Ahmet Albayrak works with words. He prints these words in style of first grade elementary school reading cards on ordinary paper strips and spikes on pins. From this basic element he develops spatial formations, streams and sometimes fields of text. These words also function as keywords to criticize local and global socio-political situations.
Sali Saliji has shot the beautiful boring video “Retropassive” which has a unique cinematographic language in three chapters. These three chapters develop in the course of a nearly not existing plot organization in a very absurd way. As a viewer, one doesn’t dare look away from the video simply because the essential can be missed at any time.
Berna İpek shows a series of paintings with “exposed” heads on black ground. The faces are distorted into weird grimaces, which supposedly cannot be generated without divers appliances, unless they exist only in the imagination of the artist. Each of them might have been extracted from various different situations that only the spectators completed with their own imagination. The dolorous, shocking poses attract our attention from the first instant.
Fatma Çiftçi positions a police officer into the landscape. Not to an arbitrary, mundane place but onto a landmark. The eye of the law apparently guards over the country, although the pose on the prominent rock resembles more like a tourist rather than a respectable law enforcement officer. As it is also implied with the framing of the photograph, the work directly questions the concepts of “authority”, “power” and “status quo” through parody.
Berat Işık combines black humour with the tragedies of miscommunication and discommunication within the situations of geo-political, cultural and social suppression. Through the titles of the work along with the political, historical, cultural and ideological references in the videos, he underlines the tensions and gaps between hierarchical powers. Both “Eyes Wide Shut” and “Dancer in the Dark” invite the viewer to experience a kind of physical blindness and at the same time a state of mental awareness, whereas, “Psycho” is a shivering satire for the current global and local socio-political situations.

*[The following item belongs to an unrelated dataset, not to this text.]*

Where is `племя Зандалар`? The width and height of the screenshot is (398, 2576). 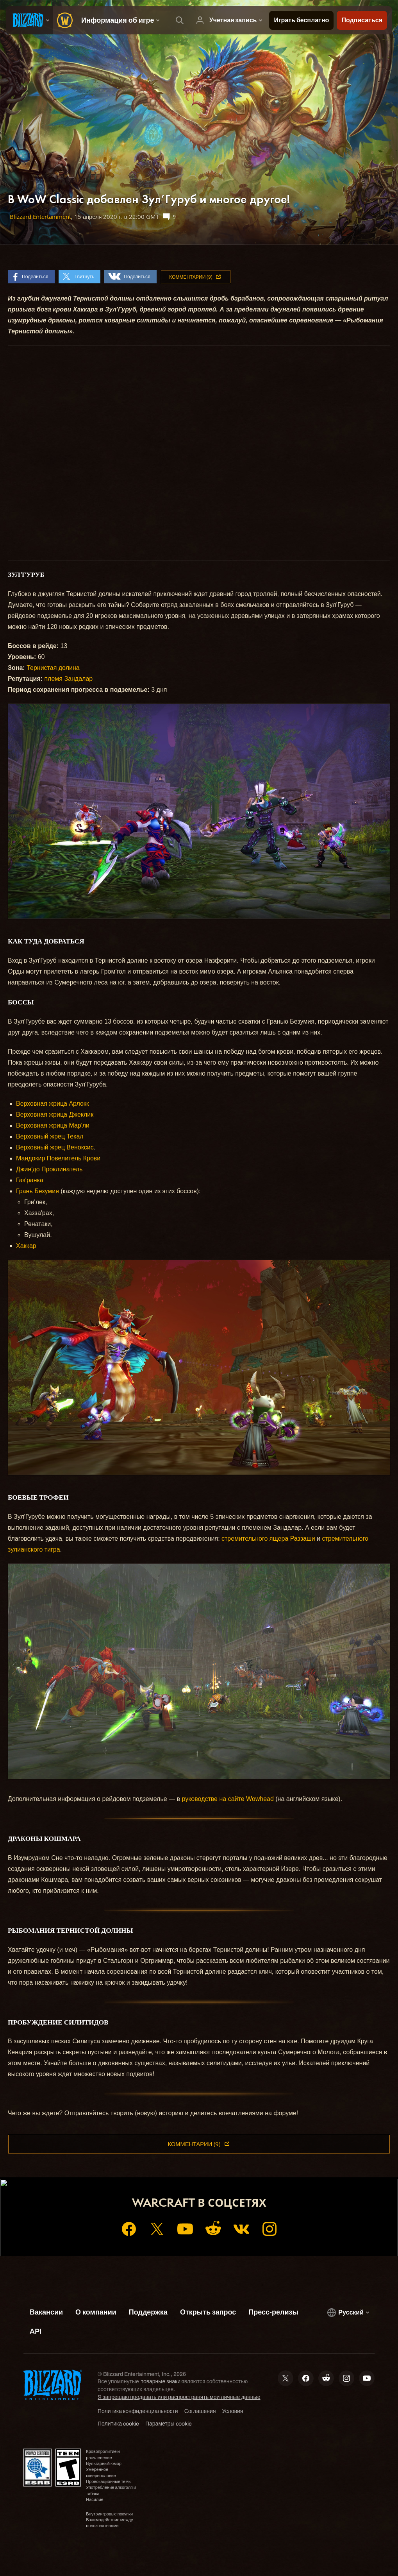 племя Зандалар is located at coordinates (68, 678).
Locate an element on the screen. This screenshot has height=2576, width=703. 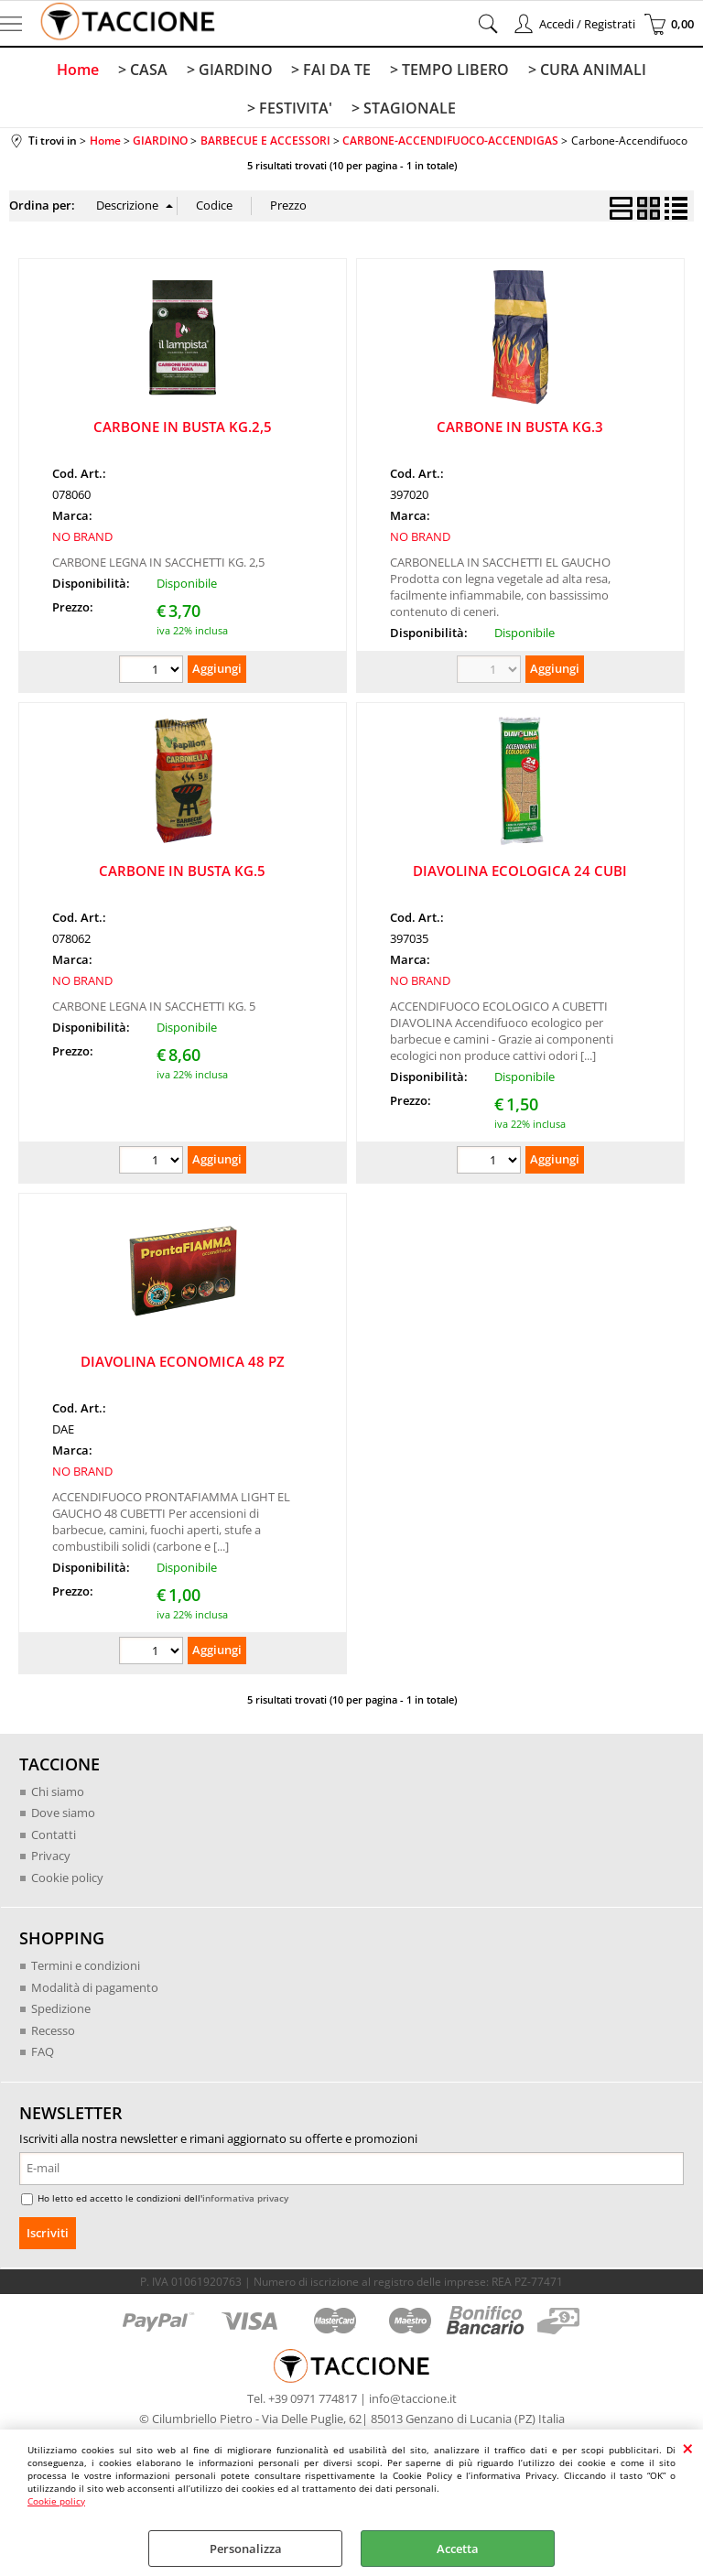 FAQ is located at coordinates (42, 2054).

Ali Ekber Kumtepe‘s video, “Kaçırmaca” is a witty model for how low-tech producing methods can be a valid alternative for creating new media art. The simplicity of the piece provides accuracy to make a cynical yet amused remark about the contemporary high-speed life that we are part of.

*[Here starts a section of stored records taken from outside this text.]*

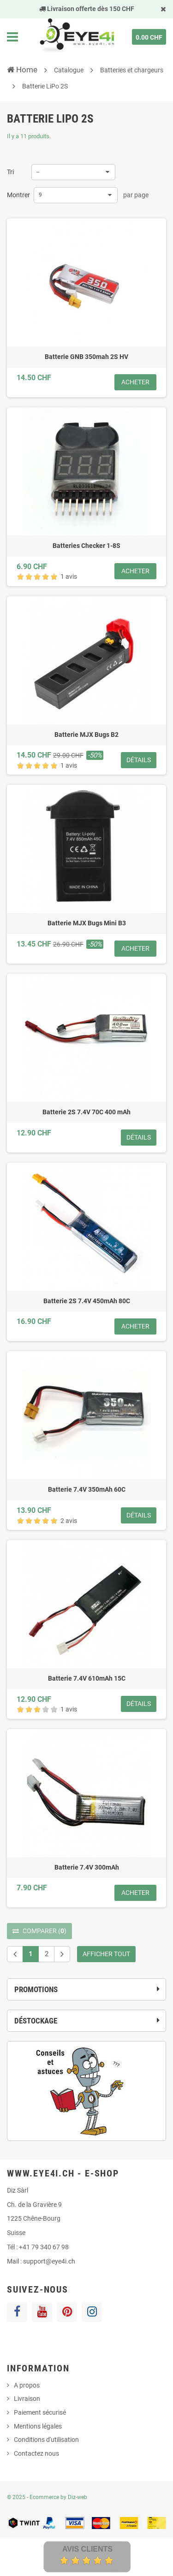 This screenshot has height=2576, width=173. What do you see at coordinates (47, 2497) in the screenshot?
I see `© 2025 - Ecommerce by Diz-web` at bounding box center [47, 2497].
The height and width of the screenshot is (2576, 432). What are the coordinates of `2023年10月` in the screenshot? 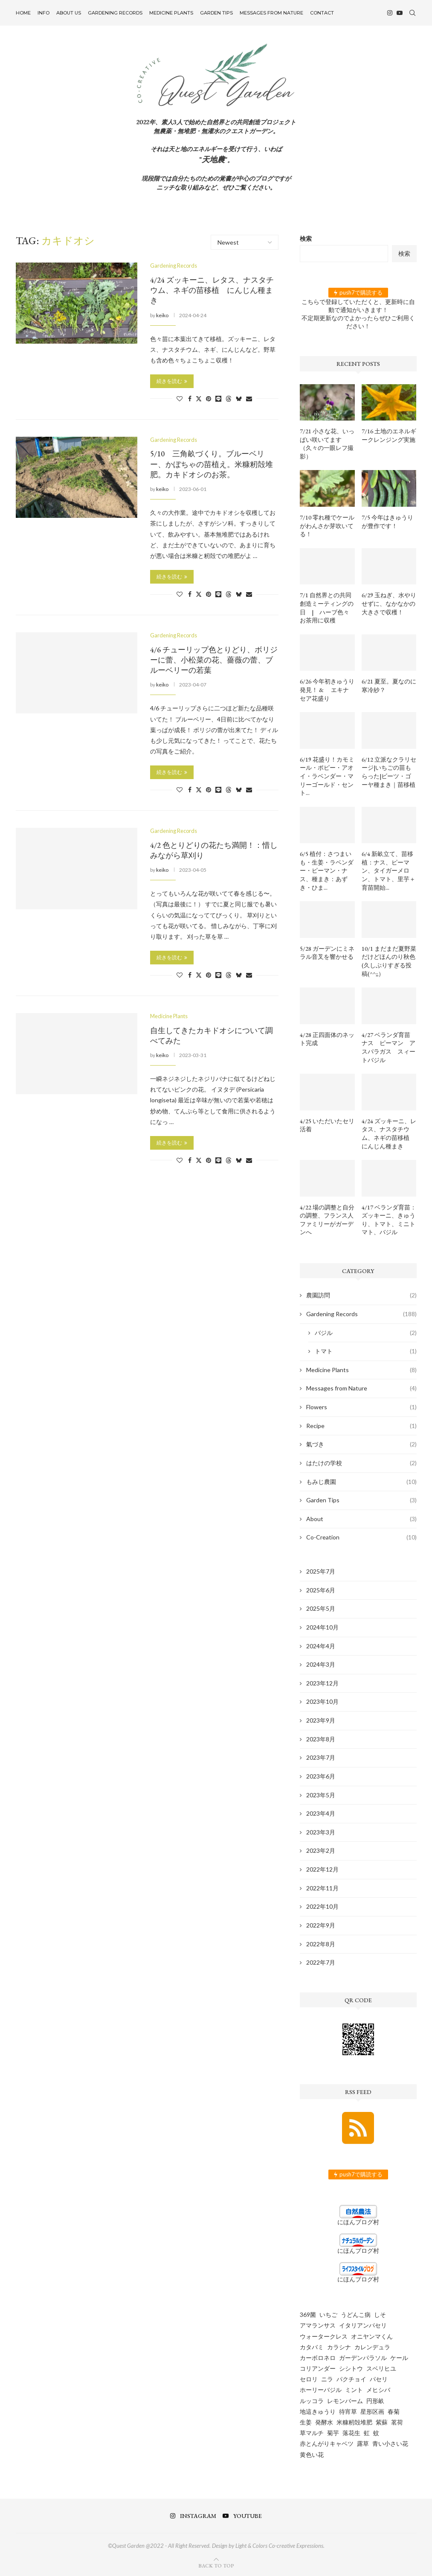 It's located at (322, 1701).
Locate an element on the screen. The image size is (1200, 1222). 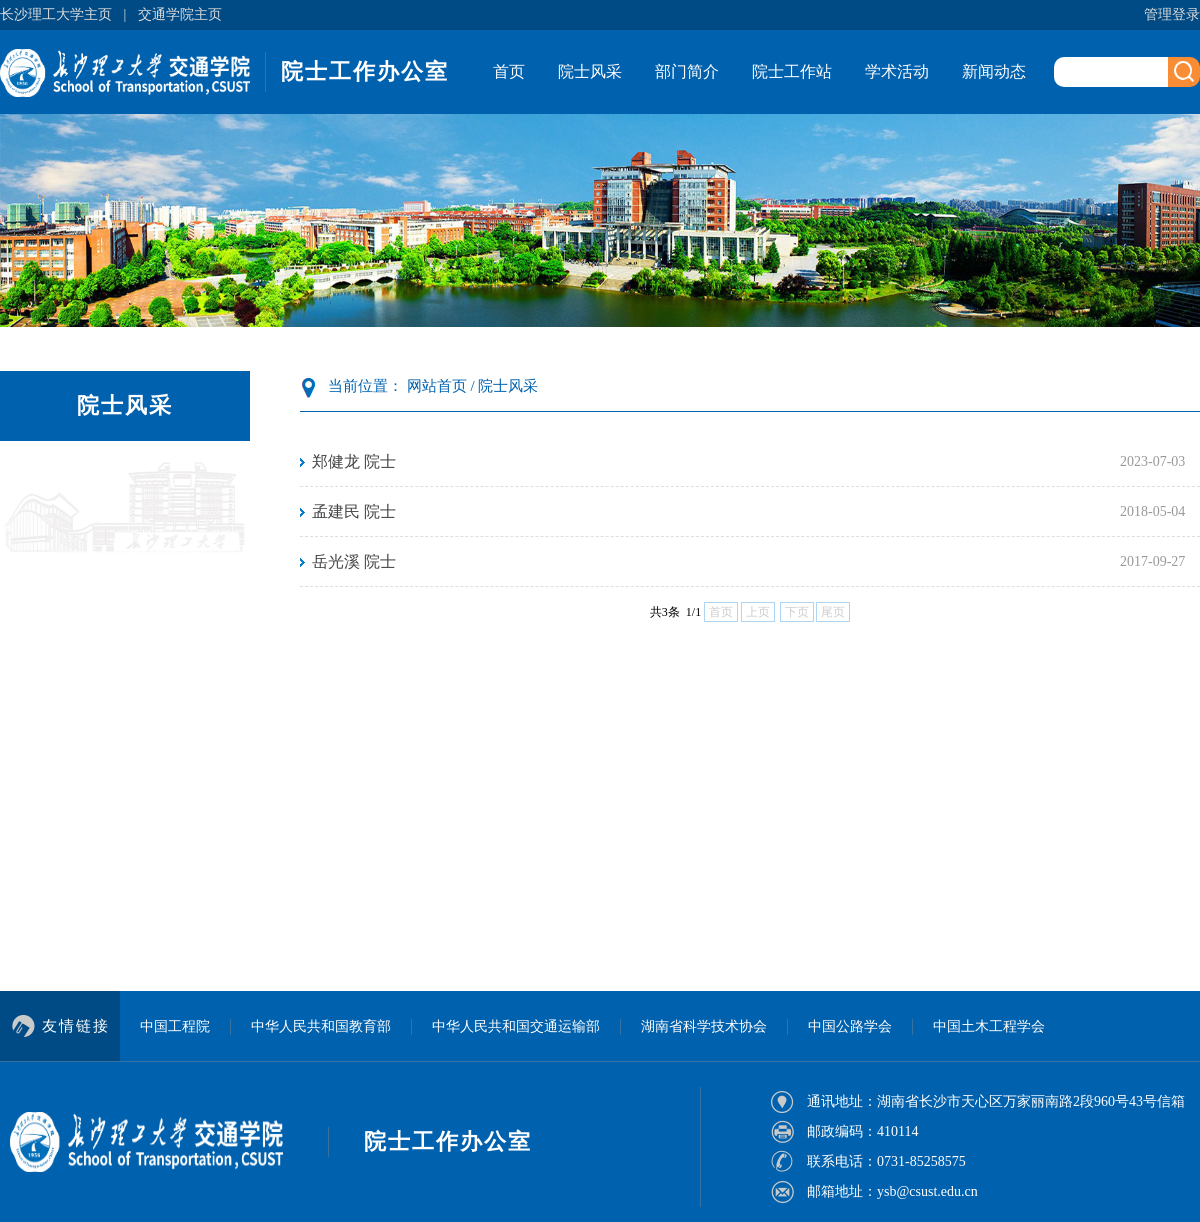 首页 is located at coordinates (509, 71).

Ceren Oykut has a very unique style with her drawings, which are based on daily life experiences in the city – mostly “Istanbul” – as the setting of her works. Her drawings create plastic realities through mundane details of life in the company of visual rhetoric. These drawings also take part in multidisciplinary projects concentrating on Istanbul’s sounds and cult.
Simge Göksoy displays multiple new-media works in a portfolio format with a plot organization. An interactive story works as a computer game and navigates the viewer/user through animations, artworks, text, and video-works.

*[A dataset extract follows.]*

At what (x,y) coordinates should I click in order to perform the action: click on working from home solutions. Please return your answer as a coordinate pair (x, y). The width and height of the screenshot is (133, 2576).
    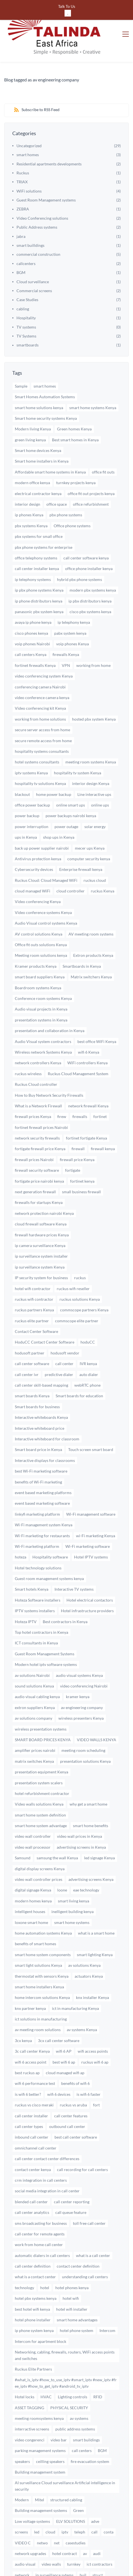     Looking at the image, I should click on (40, 694). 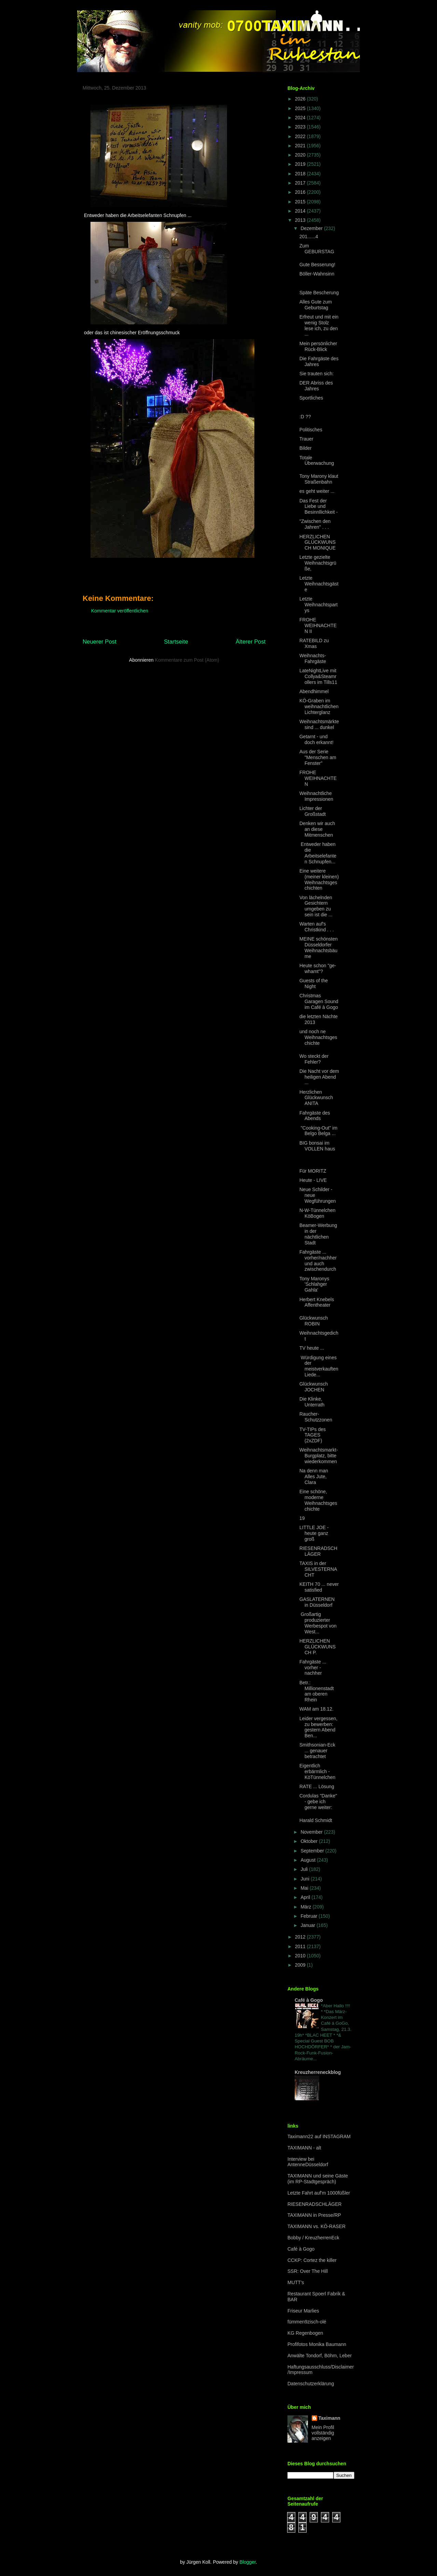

Banu Taylan‘s work creates its own space both physically and thematically. It is a fairy tale with a sci-fi touch that fills a room. Texts on walls accompany wall paintings on 4 walls and envelope the viewer along with the surrounding sound. She has a unique drawing style, which resembles comics, and the narration adds more humorous and surreal elements to the work. She has worked with Can Türkinan for the sound design of the work.
Can Türkinan is also responsible for the entire sound design of the exhibition. His work is to create sound corridors to make a composition for the exhibition by using the actual sound of the works.